= ACTIVITY =
Print all of the data below exactly as it appears, leaving out every image.

= RECORDS SUPPLIED =
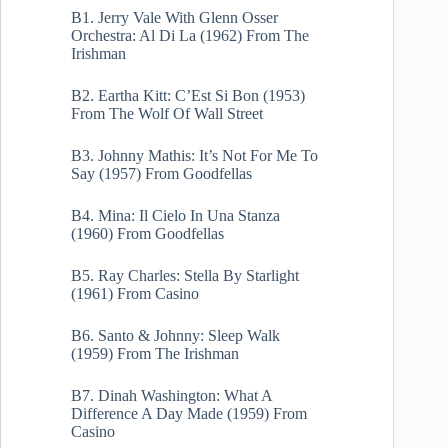
B1. Jerry Vale With Glenn Osser
Orchestra: Al Di La (1962) From The
Irishman
B2. Eartha Kitt: C’Est Si Bon (1953)
From The Wolf Of Wall Street
B3. Johnny Mathis: It’s Not For Me To
Say (1957) From Goodfellas
B4. Mina: Il Cielo In Una Stanza
(1960) From Goodfellas
B5. Ray Charles: Stella By Starlight
(1961) From Casino
B6. Santo & Johnny: Sleep Walk
(1959) From The Irishman
B7. Dinah Washington: What A
Difference A Day Made (1959) From
Casino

= YOUR SOLUTION =
B1. Jerry Vale With Glenn Osser
Orchestra: Al Di La (1962) From The
Irishman
B2. Eartha Kitt: C’Est Si Bon (1953)
From The Wolf Of Wall Street
B3. Johnny Mathis: It’s Not For Me To
Say (1957) From Goodfellas
B4. Mina: Il Cielo In Una Stanza
(1960) From Goodfellas
B5. Ray Charles: Stella By Starlight
(1961) From Casino
B6. Santo & Johnny: Sleep Walk
(1959) From The Irishman
B7. Dinah Washington: What A
Difference A Day Made (1959) From
Casino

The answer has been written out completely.